Data provided:
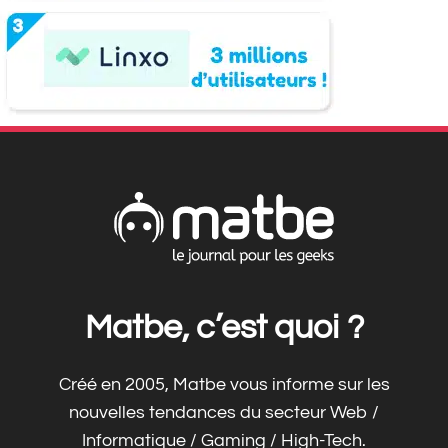
Matbe, c’est quoi ?
Créé en 2005, Matbe vous informe sur les
nouvelles tendances du secteur Web /
Informatique / Gaming / High-Tech.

Directions for this task:
Which lines run from the one containing "nouvelles tendances du secteur Web /" to the end of the data? Output them exactly, with nothing added.

Exercise answer:
nouvelles tendances du secteur Web /
Informatique / Gaming / High-Tech.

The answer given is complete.